In recent years however, environmental pressure has forced nations to re-examine how they perform FCO testing. The large black clouds of soot produced by these tests attract unwanted attention from communities surrounding test sites. Additionally, the large open pools of fuel create the opportunity for spills leading to ground contamination. These environmental concerns prompted a debate on whether a cleaner alternative could be used for FCO testing.

Claims

1. A propane burner assembly for producing a fast cook-off testing environment, said burner assembly comprising:

a frame that geometrically defines a platform region with a plurality of corners, said frame having first and second sides opposite each other;

a parallel plurality of delivery pipes supported by said frame, each delivery pipe having a plurality of orifices;

first and second manifolds to supply propane to said delivery pipes, said manifolds being respectively disposed adjacent said first and second sides;

first and second feed lines to transport said propane to said manifolds;

a fuel reservoir for storing said propane;

a supply line for delivering said propane from said fuel reservoir to said feed lines;

a valve for controlling delivery of said propane to said feed lines; and

an igniter pilot for initiating combustion, wherein activating said valve enables said propane to eject through said orifices to propagate said combustion within said frame;

2. The burner assembly according to claim 1, wherein said frame further includes a post at each corner of said plurality of corners, with a panel disposed between each pair of posts.
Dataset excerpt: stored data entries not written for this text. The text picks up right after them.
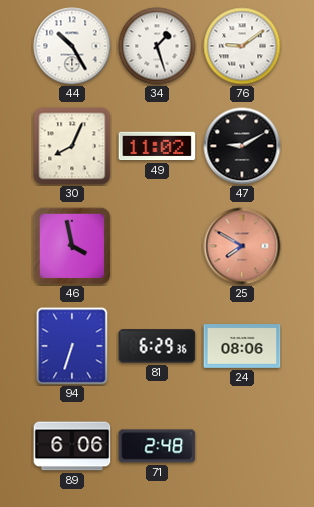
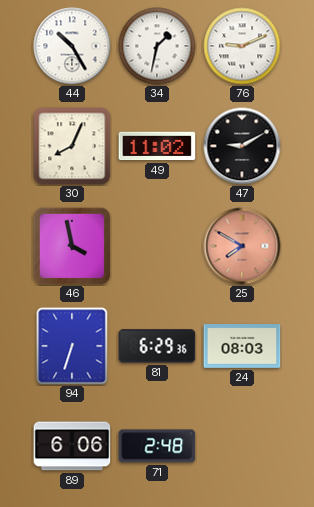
34: 1:27 -> 1:32
76: 9:09 -> 9:11
24: 08:06 -> 08:03
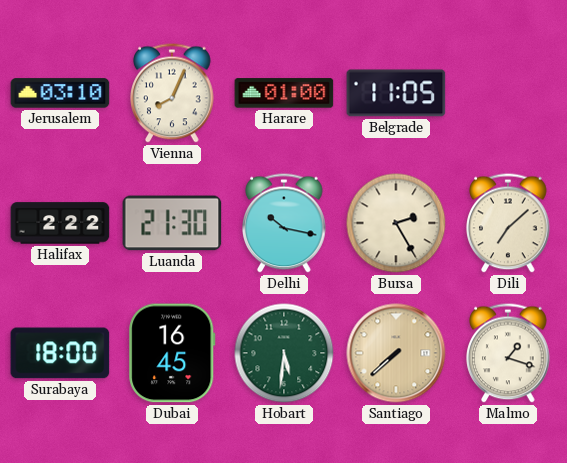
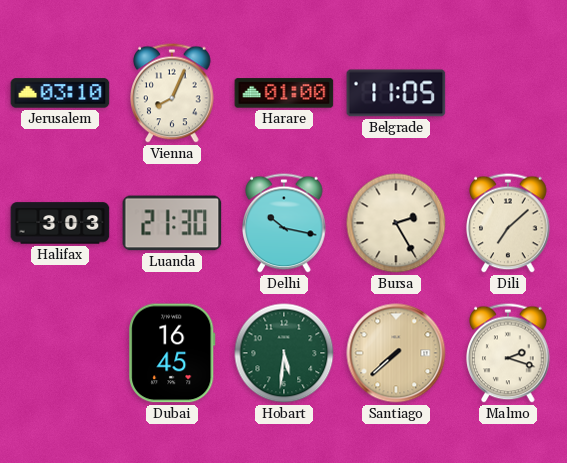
Halifax: 2:22 -> 3:03
Surabaya: 18:00 -> none
Malmo: 1:18 -> 2:18
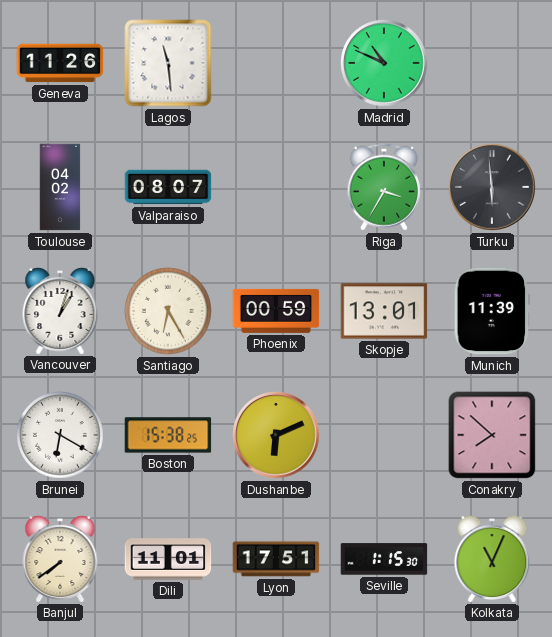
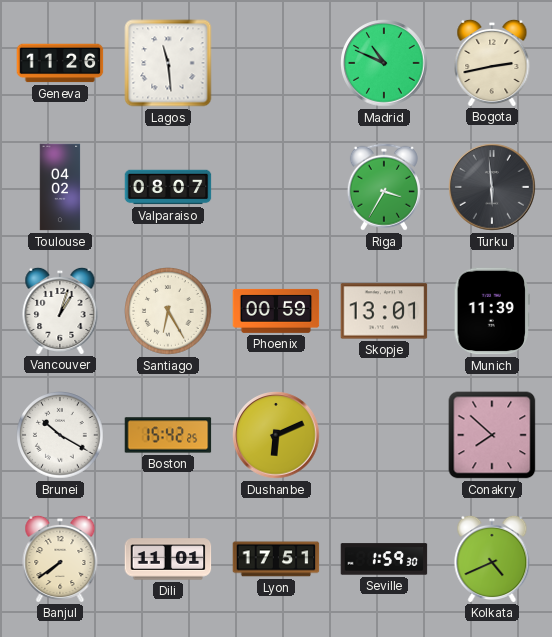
Bogota: none -> 2:43
Brunei: 6:20 -> 10:20
Boston: 15:38 -> 15:42
Seville: 1:15 -> 1:59
Kolkata: 11:04 -> 4:41
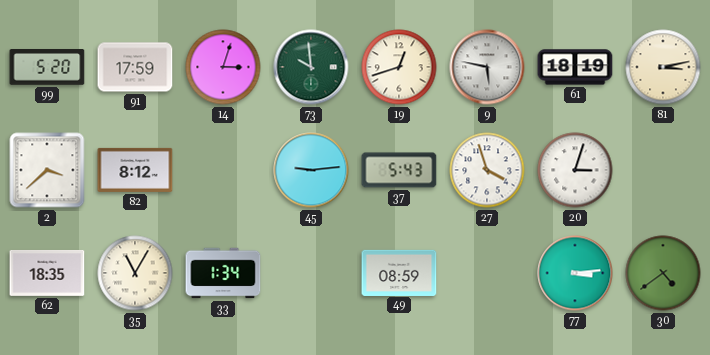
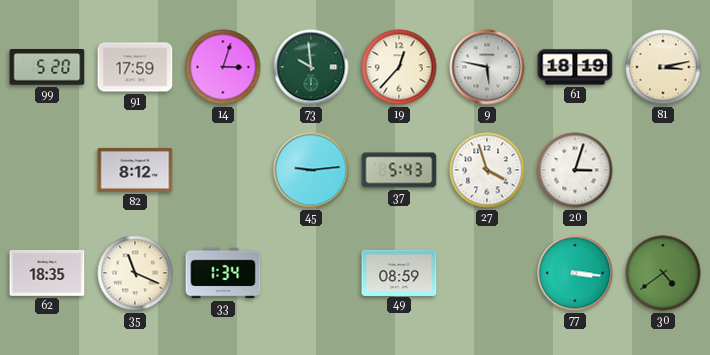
19: 12:42 -> 12:37
2: 3:38 -> none
35: 11:05 -> 11:19
77: 3:14 -> 3:16
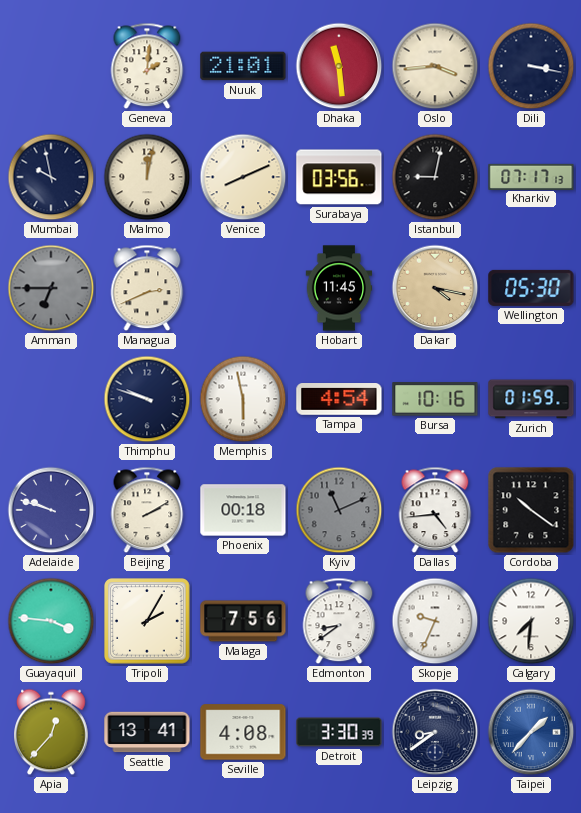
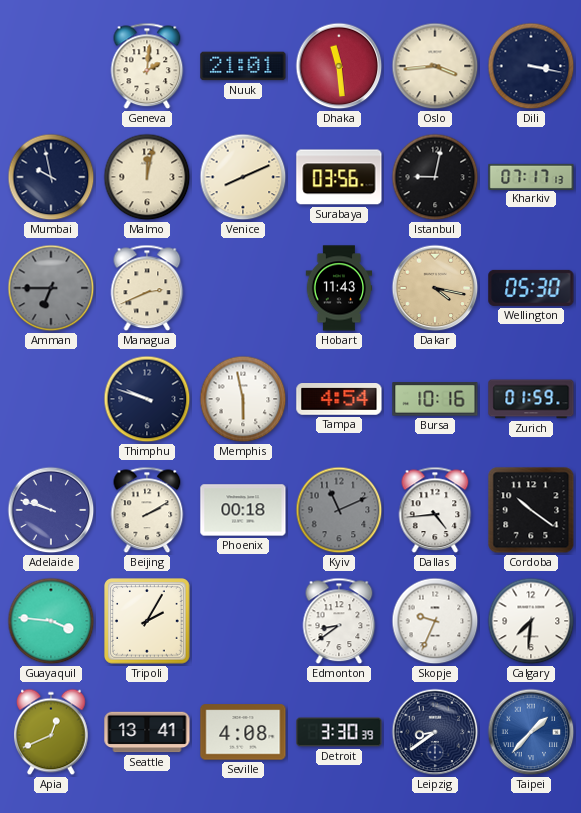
Hobart: 11:45 -> 11:43
Malaga: 7:56 -> none
Apia: 12:37 -> 12:41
3. The burner assembly according to claim 1, wherein same valve is a solenoid valve.

4. The burner assembly according to claim 1, wherein said manifolds supply said propane to alternating delivery pipes.

5. The burner assembly according to claim 1, further including an instrumentation structure for disposing a plurality of thermal measurement instruments, each instrument being arranged in a grid.

6. The burner assembly according to claim 5, wherein said instrument is a thermocouple.

7. The burner assembly according to claim 5, wherein said instrument is a directional slug calorimeter.

8. The burner assembly according to claim 1, where in said platform region is rectangular.

9. The burner assembly according to claim 4, wherein said adjacent delivery pipes are antiparallel.

10. The burner assembly according to claim 1, wherein said fuel reservoir stores a fuel mixture of propane and at least one of methane, ethane and butane.